Malang – Ketika masyarakat kecil kerap dipaksa patuh pada setiap prosedur perizinan, di kawasan hutan produksi justru berdiri bangunan demi bangunan tanpa kejelasan izin tertulis. Mushola, taman, hingga kolam renang kini menjadi sorotan di wilayah BKPH Sumberpucung, Kabupaten Malang.
Bangunan-bangunan tersebut berdiri di area yang masuk kategori KHDPK (Kawasan Hutan dengan Pengelolaan Khusus) — kawasan yang secara regulasi memiliki mekanisme perizinan tersendiri dan bukan kewenangan langsung Perhutani.
Siapa di Balik Pembangunan?
Sorotan mengarah pada Ketua LMDH Lestari Makmur setempat. Saat dikonfirmasi, ia menyatakan mushola di lokasi itu merupakan bangunan lama dari kepengurusan sebelumnya.
“Saya hanya merawat,” ujarnya.
Namun di lapangan, tak hanya mushola yang terlihat. Area disebut mengalami penataan taman hingga pembangunan kolam renang. Pertanyaannya: apakah semua pengembangan itu sudah mengantongi izin resmi?
Surat Larangan Sudah Dilayangkan
Asper BKPH Sumberpucung, Sugeng, menegaskan bahwa karena lokasi masuk KHDPK, perizinannya bukan kewenangan Perum Perhutani.
“Kami sudah bersurat tanggal 2 Oktober 2025 perihal larangan mendirikan bangunan dan menyarankan koordinasi dengan CDK Malang,” jelasnya.
Artinya, surat larangan telah diterbitkan. Namun bangunan disebut tetap berdiri dan bahkan berkembang.
Potensi Pelanggaran Hukum
Seorang praktisi hukum mengingatkan bahwa penggunaan kawasan hutan tanpa izin berpotensi melanggar Undang-Undang Nomor 18 Tahun 2013 tentang Pencegahan dan Pemberantasan Perusakan Hutan. Konsekuensinya bukan sekadar administratif, tetapi juga bisa merembet ke ranah pidana apabila terbukti melanggar ketentuan.
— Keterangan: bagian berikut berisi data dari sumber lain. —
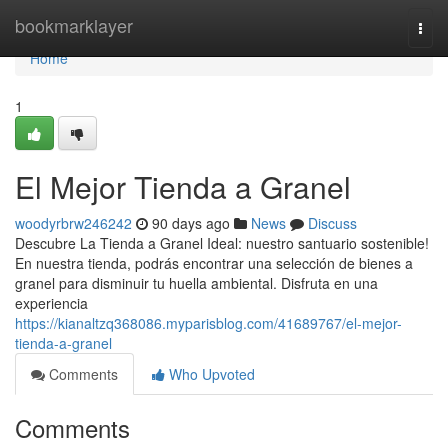
Home
bookmarklayer
Togg
navi
Home
1
El Mejor Tienda a Granel
woodyrbrw246242
90 days ago
News
Discuss
Descubre La Tienda a Granel Ideal: nuestro santuario sostenible!
En nuestra tienda, podrás encontrar una selección de bienes a
granel para disminuir tu huella ambiental. Disfruta en una
experiencia
https://kianaltzq368086.myparisblog.com/41689767/el-mejor-
tienda-a-granel
Comments
Who Upvoted
Comments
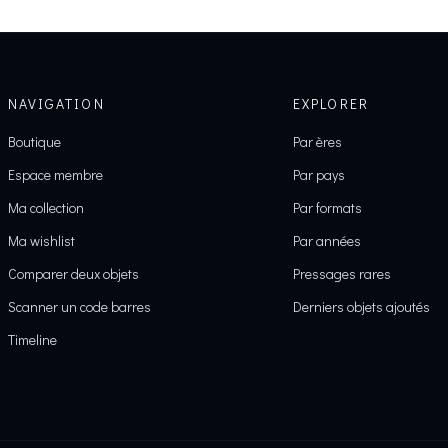
NAVIGATION
EXPLORER
Boutique
Par ères
Espace membre
Par pays
Ma collection
Par formats
Ma wishlist
Par années
Comparer deux objets
Pressages rares
Scanner un code barres
Derniers objets ajoutés
Timeline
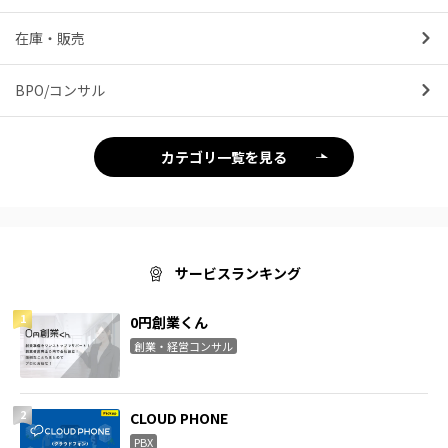
在庫・販売
BPO/コンサル
カテゴリ一覧を見る
サービスランキング
0円創業くん
創業・経営コンサル
CLOUD PHONE
PBX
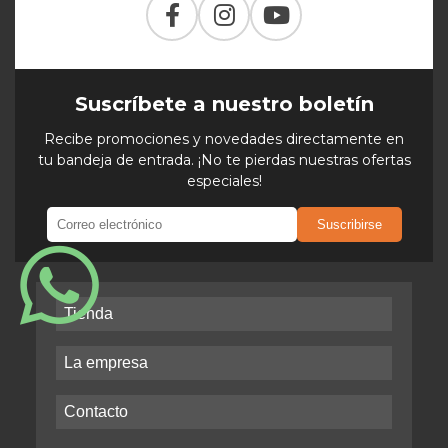
Suscríbete a nuestro boletín
Recibe promociones y novedades directamente en
tu bandeja de entrada. ¡No te pierdas nuestras ofertas
especiales!
Suscribirse
Tienda
La empresa
Contacto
Jika benar tidak ada izin, maka persoalan ini bukan lagi sekadar administrasi, melainkan soal kepatuhan terhadap hukum pengelolaan hutan negara.
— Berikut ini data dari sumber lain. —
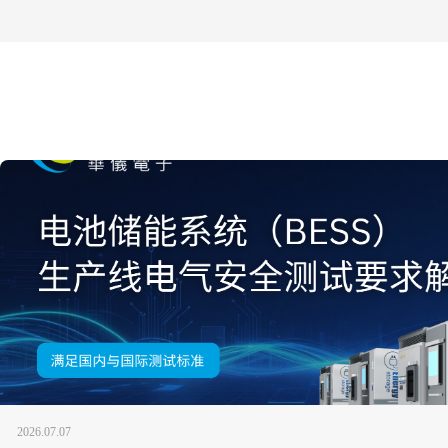
2026.07.07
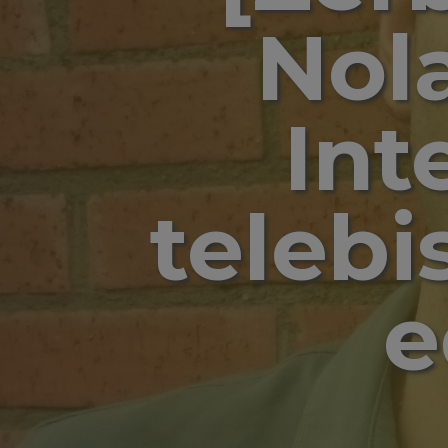
Nol
Int
telebi
e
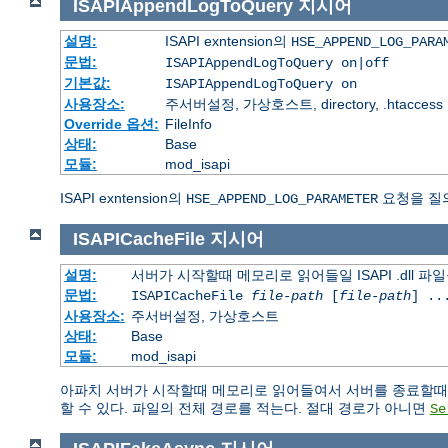
ISAPIAppendLogToQuery
지시어
설명:
ISAPI exntension의
HSE_APPEND_LOG_PARA
문법:
ISAPIAppendLogToQuery on|off
기본값:
ISAPIAppendLogToQuery on
사용장소:
주서버설정, 가상호스트, directory, .htaccess
Override 옵션:
FileInfo
상태:
Base
모듈:
mod_isapi
ISAPI exntension의
요청을 질
HSE_APPEND_LOG_PARAMETER
ISAPICacheFile
지시어
설명:
서버가 시작할때 메모리로 읽어들일 ISAPI .dll 파
문법:
ISAPICacheFile
file-path
[
file-path
] ..
사용장소:
주서버설정, 가상호스트
상태:
Base
모듈:
mod_isapi
아파치 서버가 시작할때 메모리로 읽어들여서 서버를 종료할때까지
할 수 있다. 파일의 전체 경로를 적는다. 절대 경로가 아니면
Se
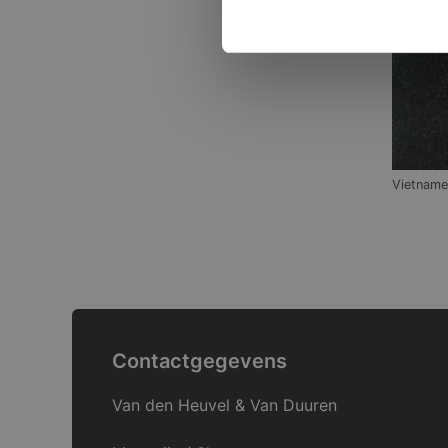
Vietn
Vietname
Contactgegevens
Van den Heuvel & Van Duuren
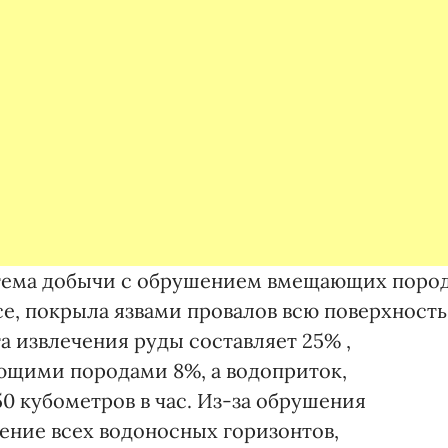
стема добычи с обрушением вмещающих пород
се, покрыла язвами провалов всю поверхность
а извлечения руды составляет 25% ,
ющими породами 8%, а водоприток,
0 кубометров в час. Из-за обрушения
ние всех водоносных горизонтов,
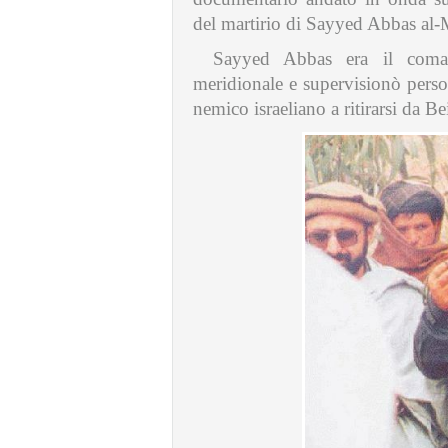
del martirio di Sayyed Abbas al-
Sayyed Abbas era il comand
meridionale e supervisionò perso
nemico israeliano a ritirarsi da B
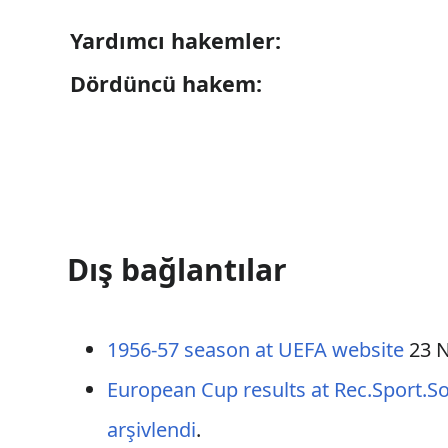
Yardımcı hakemler:
Dördüncü hakem:
Dış bağlantılar
1956-57 season at UEFA website
23 N
European Cup results at Rec.Sport.So
arşivlendi
.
Jurnalis Didatangi Ratusan Warga
Di tengah polemik, muncul peristiwa yang menambah panas situasi. Seorang jurnalis media online yang memberitakan dugaan belum adanya izin bangunan tersebut mengaku rumahnya didatangi ratusan warga yang meminta berita diturunkan.
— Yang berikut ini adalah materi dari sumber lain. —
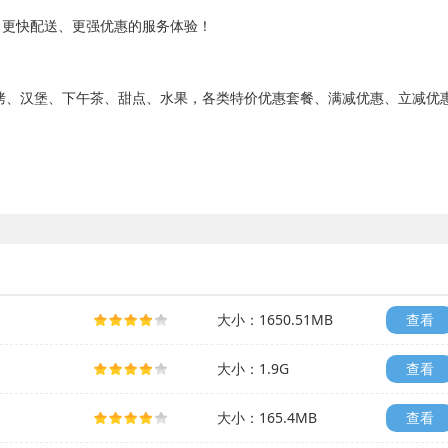
、更快配送、更强优惠的服务体验！
、汉堡、下午茶、甜点、水果，各类特价优惠套餐、满减优惠、立减优
大小：1650.51MB
查看
大小：1.9G
查看
大小：165.4MB
查看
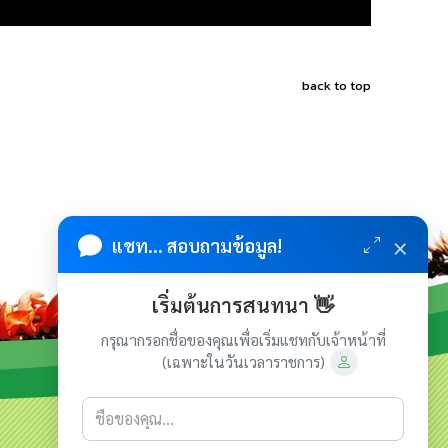
back to top
×
แชท... สอบถามข้อมูล!
เริ่มต้นการสนทนา 👋
กรุณากรอกชื่อของคุณเพื่อเริ่มแชทกับเจ้าหน้าที่
(เฉพาะในวันเวลาราชการ)
เกี่ยวกับเรา
ติดต่อเรา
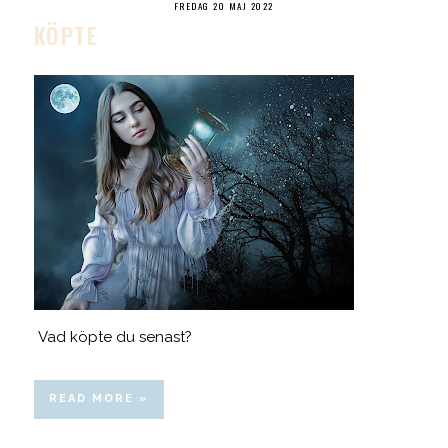
FREDAG 20 MAJ 2022
KÖPTE
Vad köpte du senast?
READ MORE »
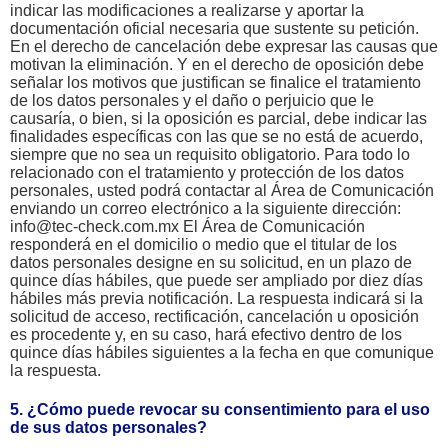
indicar las modificaciones a realizarse y aportar la
documentación oficial necesaria que sustente su petición.
En el derecho de cancelación debe expresar las causas que
motivan la eliminación. Y en el derecho de oposición debe
señalar los motivos que justifican se finalice el tratamiento
de los datos personales y el daño o perjuicio que le
causaría, o bien, si la oposición es parcial, debe indicar las
finalidades específicas con las que se no está de acuerdo,
siempre que no sea un requisito obligatorio. Para todo lo
relacionado con el tratamiento y protección de los datos
personales, usted podrá contactar al Área de Comunicación
enviando un correo electrónico a la siguiente dirección:
info@tec-check.com.mx El Área de Comunicación
responderá en el domicilio o medio que el titular de los
datos personales designe en su solicitud, en un plazo de
quince días hábiles, que puede ser ampliado por diez días
hábiles más previa notificación. La respuesta indicará si la
solicitud de acceso, rectificación, cancelación u oposición
es procedente y, en su caso, hará efectivo dentro de los
quince días hábiles siguientes a la fecha en que comunique
la respuesta.
5. ¿Cómo puede revocar su consentimiento para el uso
de sus datos personales?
Peristiwa ini masih dalam penelusuran untuk memastikan kronologi dan latar belakang kehadiran massa. Namun publik tentu bertanya: apakah kritik terhadap pengelolaan hutan kini harus dibalas dengan tekanan terhadap pemberitaan?
Publik Menunggu Ketegasan
Hingga berita ini diturunkan, belum ada keterangan resmi dari CDK Malang terkait status perizinan bangunan di kawasan tersebut.
Kasus ini kini bukan sekadar soal mushola atau kolam renang. Ini soal tata kelola hutan negara, transparansi perizinan, dan konsistensi penegakan aturan.
Apakah kawasan KHDPK benar-benar dikelola sesuai ketentuan? Atau justru ada celah yang dimanfaatkan?
Publik menunggu jawaban tegas dari pihak berwenang.